Critique : Memory lane

Sandy Gillet | 23 novembre 2010
Sandy Gillet | 23 novembre 2010

Voici un film précieux sur la jeunesse. Pas celle des Beaux gosses, No et moi, Tout ce qui brille et autre LOL... qui ont chacun leur qualité mais qui s'intéressent à la frange dite ado et non à celle qui s'en est sorti (ou pas d'ailleurs). De cette période intangible et transitoire qui annonce l'âge adulte sans que l'on sache trop ce que cela veut bien dire. Dans Memory Lane ils ont 25 ans et ils se retrouvent le temps d'une fin d'été dans la ville de banlieue parisienne qui les a vus grandir. Certains y vivent encore, d'autres y reviennent pour raisons familiales. Tous y cherchent sans le savoir des sensations déjà perdues ou oubliées, des certitudes enfouies depuis trop longtemps, comme une dernière respiration avant le grand saut.

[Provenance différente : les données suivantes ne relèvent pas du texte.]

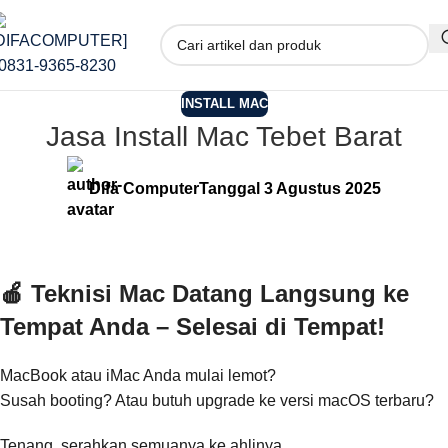
INSTALL MAC
Jasa Install Mac Tebet Barat
Difa Computer
Tanggal 3 Agustus 2025
🍎 Teknisi Mac Datang Langsung ke
Tempat Anda – Selesai di Tempat!
MacBook atau iMac Anda mulai lemot?
Susah booting? Atau butuh upgrade ke versi macOS terbaru?
Tenang, serahkan semuanya ke ahlinya.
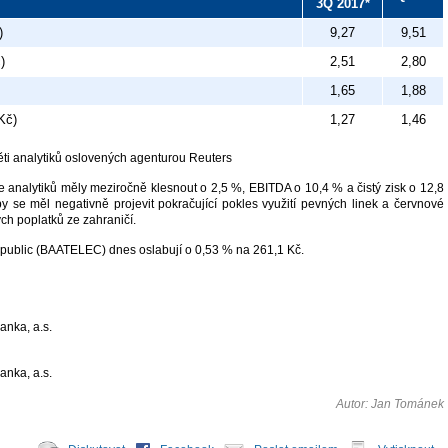
3Q 2017*
)
9,27
9,51
)
2,51
2,80
1,65
1,88
Kč)
1,27
1,46
i analytiků oslovených agenturou Reuters
 analytiků měly meziročně klesnout o 2,5 %, EBITDA o 10,4 % a čistý zisk o 12,8
y se měl negativně projevit pokračující pokles využití pevných linek a červnové
ch poplatků ze zahraničí.
ublic (BAATELEC) dnes oslabují o 0,53 % na 261,1 Kč.
anka, a.s.
anka, a.s.
Autor: Jan Tománek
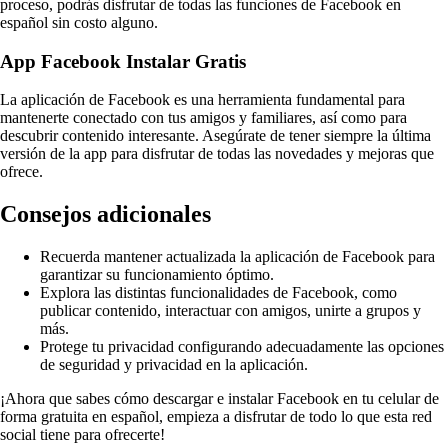
proceso, podrás disfrutar de todas las funciones de Facebook en
español sin costo alguno.
App Facebook Instalar Gratis
La aplicación de Facebook es una herramienta fundamental para
mantenerte conectado con tus amigos y familiares, así como para
descubrir contenido interesante. Asegúrate de tener siempre la última
versión de la app para disfrutar de todas las novedades y mejoras que
ofrece.
Consejos adicionales
Recuerda mantener actualizada la aplicación de Facebook para
garantizar su funcionamiento óptimo.
Explora las distintas funcionalidades de Facebook, como
publicar contenido, interactuar con amigos, unirte a grupos y
más.
Protege tu privacidad configurando adecuadamente las opciones
de seguridad y privacidad en la aplicación.
¡Ahora que sabes cómo descargar e instalar Facebook en tu celular de
forma gratuita en español, empieza a disfrutar de todo lo que esta red
social tiene para ofrecerte!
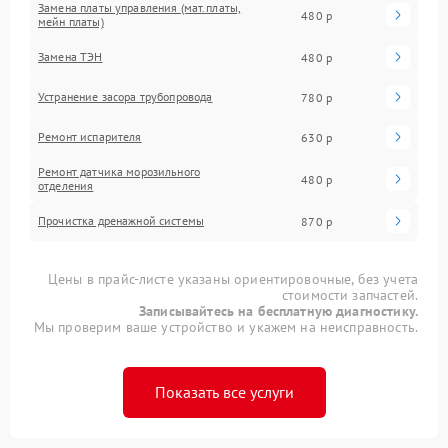
Замена платы управления (мат.платы,
480 р
мейн платы)
Замена ТЭН
480 р
Устранение засора трубопровода
780 р
Ремонт испарителя
630 р
Ремонт датчика морозильного
480 р
отделения
Прочистка дренажной системы
870 р
Цены в прайс-листе указаны ориентировочные, без учета
стоимости запчастей.
Записывайтесь на бесплатную диагностику.
Мы проверим ваше устройство и укажем на неисправность.
Показать все услуги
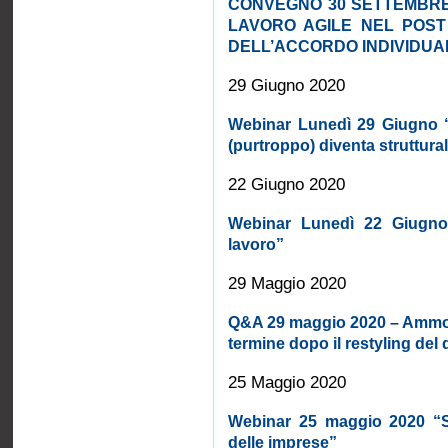
CONVEGNO 30 SETTEMBRE
LAVORO AGILE NEL POST
DELL’ACCORDO INDIVIDUA
29 Giugno 2020
Webinar Lunedì 29 Giugno “
(purtroppo) diventa struttura
22 Giugno 2020
Webinar Lunedì 22 Giugno 
lavoro”
29 Maggio 2020
Q&A 29 maggio 2020 – Ammorti
termine dopo il restyling del 
25 Maggio 2020
Webinar 25 maggio 2020 “Sa
delle imprese”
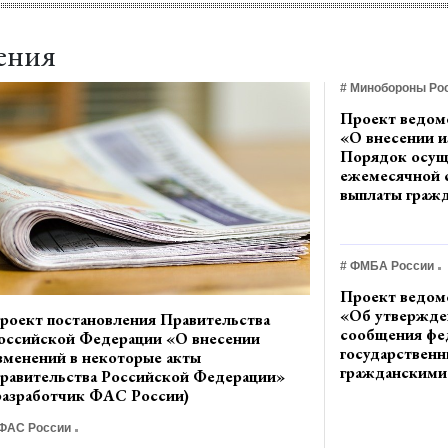
ения
# Минобороны Ро
Проект ведомс
«О внесении и
Порядок осущ
ежемесячной 
выплаты граж
Российской Ф
призванным н
службу по моб
# ФМБА России
Вооруженные
Российской Ф
Проект ведомс
определенный
«Об утвержде
роект постановления Правительства
Министра обо
сообщения фе
оссийской Федерации «О внесении
Российской Фе
государствен
зменений в некоторые акты
декабря 2022 г
гражданскими
равительства Российской Федерации»
(разработчик
Федерального
разработчик ФАС России)
России)
биологическог
его территори
 ФАС России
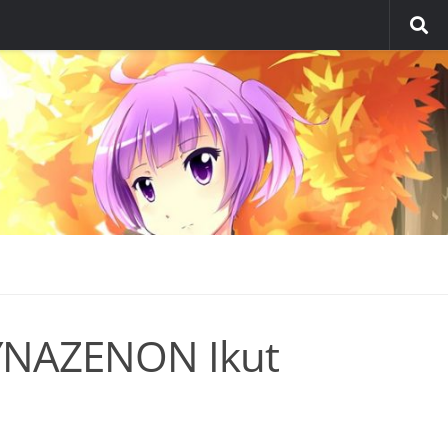
YNAZENON Ikut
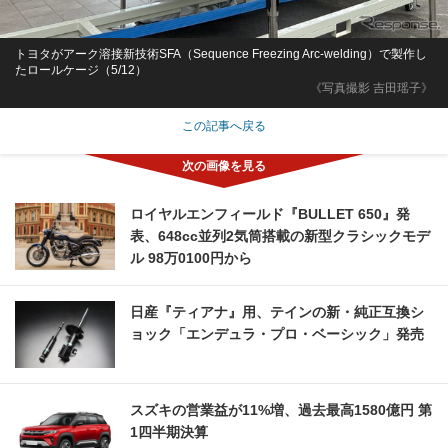
トヨタがアーク溶接新技術SFA（Sequence Freezing Arc-welding）で製作し
たロールケージ（5/12）
《写真撮影 吉田瑶子》
この記事へ戻る
ロイヤルエンフィールド『BULLET 650』発
表、648cc並列2気筒搭載の新型クラシックモデ
ル 98万0100円から
日産『ティアナ』用、テインの新・純正互換シ
ョック「エンデュラ・プロ・ベーシック」発売
スズキの営業益が11%増、過去最高1580億円 第
1四半期決算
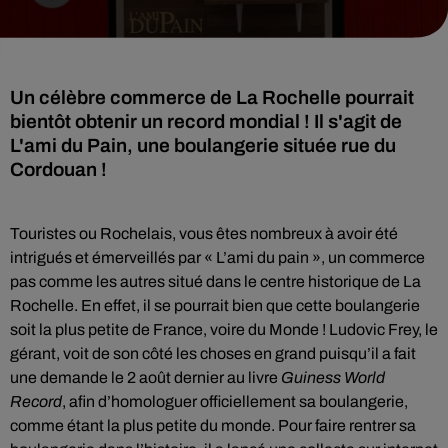
Un célèbre commerce de La Rochelle pourrait
bientôt obtenir un record mondial ! Il s'agit de
L'ami du Pain, une boulangerie située rue du
Cordouan !
Touristes ou Rochelais, vous êtes nombreux à avoir été
intrigués et émerveillés par « L’ami du pain », un commerce
pas comme les autres situé dans le centre historique de La
Rochelle. En effet, il se pourrait bien que cette boulangerie
soit la plus petite de France, voire du Monde ! Ludovic Frey, le
gérant, voit de son côté les choses en grand puisqu’il a fait
une demande le 2 août dernier au livre
Guiness World
Record
, afin d’homologuer officiellement sa boulangerie,
comme étant la plus petite du monde. Pour faire rentrer sa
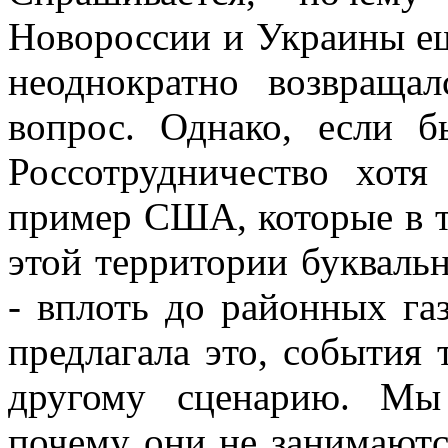
Новороссии и Украины ещ
неоднократно возвраща
вопрос. Однако, если б
Россотрудничество хот
пример США, которые в т
этой территории букваль
- вплоть до районных га
предлагала это, события
другому сценарию. Мы
почему они не занимаютс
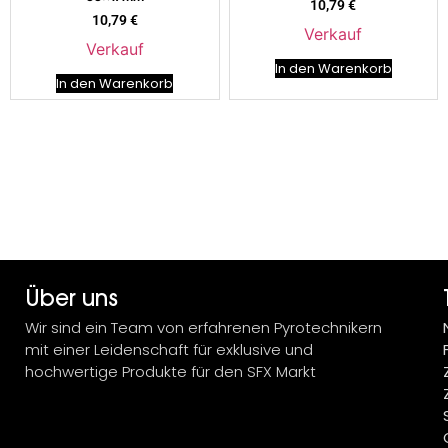
10,79
€
10,79
€
Verkauf
Verkauf
In den Warenkorb
In den Warenkorb
Über uns
Wir sind ein Team von erfahrenen Pyrotechnikern
mit einer Leidenschaft für exklusive und
hochwertige Produkte für den SFX Markt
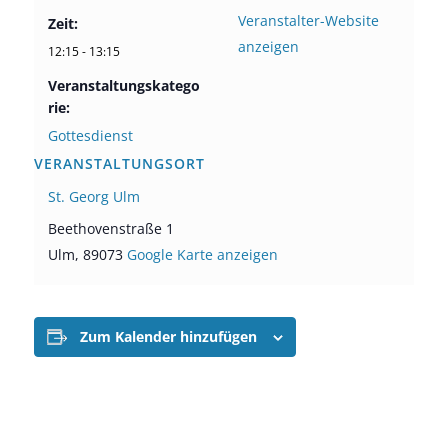
Veranstalter-Website
Zeit:
anzeigen
12:15 - 13:15
Veranstaltungskatego
rie:
Gottesdienst
VERANSTALTUNGSORT
St. Georg Ulm
Beethovenstraße 1
Ulm
,
89073
Google Karte anzeigen
Zum Kalender hinzufügen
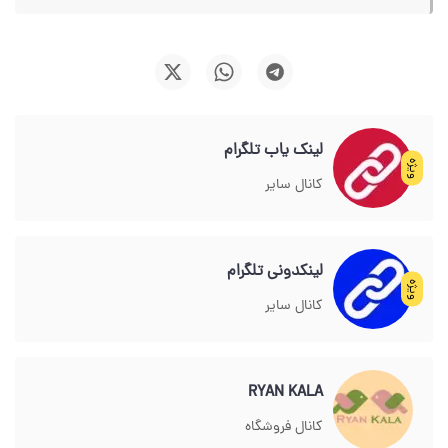
لینک یاب تلگرام
ویژه
کانال سایر
لینکدونی تلگرام
ویژه
کانال سایر
RYAN KALA
کانال فروشگاه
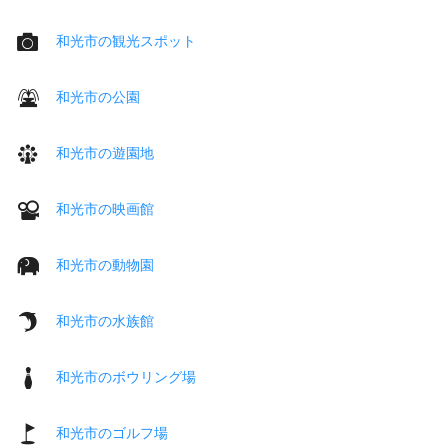
和光市の観光スポット
和光市の公園
和光市の遊園地
和光市の映画館
和光市の動物園
和光市の水族館
和光市のボウリング場
和光市のゴルフ場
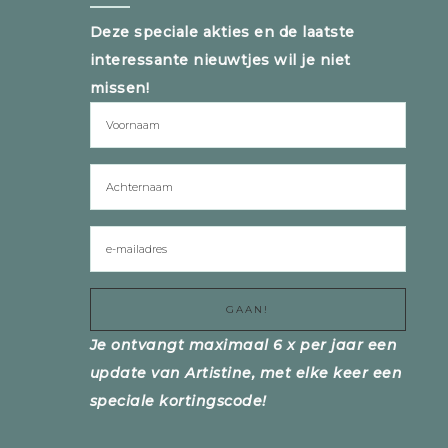
Deze speciale akties en de laatste
interessante nieuwtjes wil je niet
missen!
Je ontvangt maximaal 6 x per jaar een
update van Artistine, met elke keer een
speciale kortingscode!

À ce titre Memory Lane est ce que l'on peut appeler un film choral mais avec juste une ou deux thématiques illustrées par plusieurs histoires et destins. Il y a celui qui se complait dans une certaine torpeur adulescente. La vie ne lui fait pas peur, non. Juste il n'en veut pas. Pas comme cela en tout cas. Il y a celle qui doit affronter une réalité familiale éprouvante (la maladie de son père) que d'aucuns diront formatrice mais qu'elle doit surmonter comme elle le peut. Il y a aussi l'ami qui vit dans une grande baraque un peu délabrée tout seul et qui sombre dans la réalité lancinante de ce quotidien. Il y a ceux qui s'accrochent à leurs rêves de gosse (faire de la musique et percer sans rien lâcher...). Et le plus beau dans tout cela c'est que le réalisateur Mikhaël Hers dont c'est ici le premier long (ses courts ont été pas mal remarqués), amène tout cela avec beaucoup de justesse et de poésie visuelle. Par petites touches façon impressionnisme dans la langueur de cette fin d'été où Paris et sa banlieue sont vidées de ses habitants et livrées le temps de quelques jours, à elles-mêmes.  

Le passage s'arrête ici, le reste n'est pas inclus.